I’ve been working for a few years now (graduating in 2014) and have a decent mutual fund ($9,000), savings account ($9,000) and a Roth IRA ($10,000) because my current company is not a 401(k). But I do have credit card debt ($9,000) and student loans to pay off. Should I use my savings to pay off my credit card debt? – Erin
“This question comes up all the time,” said Angela Coleman, a certified financial planner and fiduciary investment advisor at Unified Trust Company.
But that doesn’t mean there is one right answer.
People who have no tolerance for debt, such as radio host and author Dave Ramsey, will tell you to take everything except $1,000 dollars and throw it on that blame. Others will tell you to keep your emergency piggy bank and set a budget to pay off the debt.
While no money mind can tell you exactly how much of your savings to spend on debt, they can help you think about how to arrive at the right answer for you.
“After people look at all the factors — retirement goals, savings levels, amount of debt — it comes down to what you can live with,” Coleman says. “Once you’ve analyzed everything to death, it’s your decision and you should feel comfortable with your choice. That’s important.”

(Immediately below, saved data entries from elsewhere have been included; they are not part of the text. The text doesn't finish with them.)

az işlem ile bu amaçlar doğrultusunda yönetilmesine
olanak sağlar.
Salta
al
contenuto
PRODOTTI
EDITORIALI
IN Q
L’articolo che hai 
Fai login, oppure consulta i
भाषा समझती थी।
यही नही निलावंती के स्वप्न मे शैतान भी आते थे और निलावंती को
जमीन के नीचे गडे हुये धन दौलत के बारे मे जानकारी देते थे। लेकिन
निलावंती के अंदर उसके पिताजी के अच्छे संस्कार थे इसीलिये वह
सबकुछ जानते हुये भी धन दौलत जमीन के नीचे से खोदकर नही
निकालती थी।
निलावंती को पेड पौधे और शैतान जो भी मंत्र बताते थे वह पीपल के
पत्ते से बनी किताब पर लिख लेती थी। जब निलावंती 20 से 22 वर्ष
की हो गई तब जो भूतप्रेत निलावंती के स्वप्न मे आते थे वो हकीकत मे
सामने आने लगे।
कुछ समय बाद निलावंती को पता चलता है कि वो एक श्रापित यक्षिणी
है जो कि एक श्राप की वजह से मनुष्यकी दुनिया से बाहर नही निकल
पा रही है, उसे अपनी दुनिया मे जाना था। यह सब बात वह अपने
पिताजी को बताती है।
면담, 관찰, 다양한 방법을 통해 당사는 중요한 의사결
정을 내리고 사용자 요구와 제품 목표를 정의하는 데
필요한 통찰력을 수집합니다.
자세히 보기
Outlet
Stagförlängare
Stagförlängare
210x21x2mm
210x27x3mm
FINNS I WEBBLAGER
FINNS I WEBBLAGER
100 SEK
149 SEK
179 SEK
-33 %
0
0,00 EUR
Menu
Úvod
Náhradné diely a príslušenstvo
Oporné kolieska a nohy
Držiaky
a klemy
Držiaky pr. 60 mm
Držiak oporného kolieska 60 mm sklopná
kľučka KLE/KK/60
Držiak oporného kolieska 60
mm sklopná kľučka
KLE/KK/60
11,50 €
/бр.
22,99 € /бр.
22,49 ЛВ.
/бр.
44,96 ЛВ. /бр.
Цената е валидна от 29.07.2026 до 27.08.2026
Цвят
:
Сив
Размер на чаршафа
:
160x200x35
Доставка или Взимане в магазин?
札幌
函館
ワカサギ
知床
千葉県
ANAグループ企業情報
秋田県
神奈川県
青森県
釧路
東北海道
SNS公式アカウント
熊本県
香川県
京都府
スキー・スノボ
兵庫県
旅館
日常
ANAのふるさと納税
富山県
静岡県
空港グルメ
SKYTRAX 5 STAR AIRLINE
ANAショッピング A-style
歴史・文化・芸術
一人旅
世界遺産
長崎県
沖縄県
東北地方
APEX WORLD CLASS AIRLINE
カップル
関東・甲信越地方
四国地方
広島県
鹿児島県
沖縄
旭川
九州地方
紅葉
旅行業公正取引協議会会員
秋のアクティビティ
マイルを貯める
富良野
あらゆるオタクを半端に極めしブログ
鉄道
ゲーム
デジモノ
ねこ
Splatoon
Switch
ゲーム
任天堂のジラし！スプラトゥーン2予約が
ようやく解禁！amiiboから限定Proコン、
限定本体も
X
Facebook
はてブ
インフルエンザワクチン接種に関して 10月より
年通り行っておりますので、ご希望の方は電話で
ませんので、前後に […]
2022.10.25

You know what else is important? An emergency fund. That’s where you start your decision-making process.
This is Coleman’s path to coming to a clearer understanding of your options for using your savings to pay off debt.
How’s your emergency fund going?
“Emergency savings are always a must,” Coleman says. “We usually recommend setting aside about three months’ worth of expenses in savings.”
So add up all your essential monthly expenses – rent, utilities, food, etc. and multiply that by three. You always need at least that amount of savings.
Without knowing how much Erin earns, we don’t know if her savings equals three months or a month, but we assume it’s at least a few months of expenses.
“It’s great that she saved so much. Still, she probably doesn’t want to use it all at once,” Coleman says. “Maybe it makes more sense to pay off half of the credit card and focus her efforts on paying off the rest rather than building her savings.”
What is the interest on the debt?
We don’t know much about student debt (how much? at what interest?), but some federal student loans are often considered “good debt” at relatively low interest rates. But credit card debt is a different story. The average interest on credit cards is around 15%. Meanwhile, savings accounts typically pay about 0.01%.
“If she’s paying 15%-20% interest when the money in the savings is doing nothing, that’s not good,” Coleman says.
Considering how much high-yield debt will cost you compared to how little you’re likely to make on cash, you might as well use some of it to pay off the debt.
How about getting rid of that interest?
Debt is one thing, but the rising interest payments on that debt can cause paralysis.
“Another strategy is a 0% interest card,” Coleman says. “You can transfer a balance to a card on which you pay no interest and save yourself some of the costs.”
These are called balance transfer cards. The promotional 0% interest rate can be a huge relief, but it’s only for a limited time, usually nine to 21 months. The real question here is: Can you pay off $9,000 in debt in that time?
“That’s usually a better strategy over a shorter period of time,” Coleman says. “It’s a loan to extend the debt, so there’s no need to pay the lump sum of your savings today.”
Still, she adds, you should be careful when paying off one credit card with another.
“Make sure you pay it off aggressively during the set time because at the end, if you still have a balance, you could have an even higher interest rate.”
Is this debt keeping you up at night?
If so, you might as well take the Dave Ramsey method and pay off that debt in one fell swoop.
If it’s not giving you seizures — and chances are it isn’t because $9,000 in credit card debt doesn’t arise overnight — a good plan is to leave your savings alone and add nothing more to it. until the guilt is clear.
“I’d suggest rolling back the savings,” Coleman says. “If she can channel all the money she’s putting aside for savings and push it toward debt payments, that would be a good plan.”
But keep up the good work on the retirement front, adds Coleman.
“I wouldn’t suggest she pull out retirement savings altogether,” she says. “That’s important because she doesn’t have a 401(k) at work. It’s good that she was able to put money away. It will benefit her a lot in the future.”
What is the best plan for you?
There are several options.
You could use anything but $1,000 to pay off the debt. You could be putting a good chunk of your savings into debt. You can transfer the debt to a card with a 0% short-term interest rate. You could just turn all the money that went into savings into paying off debt. Or a combination of these options.
But remember, Coleman says, “Beginning is so much more important than what you start with.”
Whether you’re throwing lump sums at the credit cards or simply making larger debt payments than before, getting started eliminating that debt is the most important thing.
Do you have a question about Money Moves? Ask us here to be included in a future column.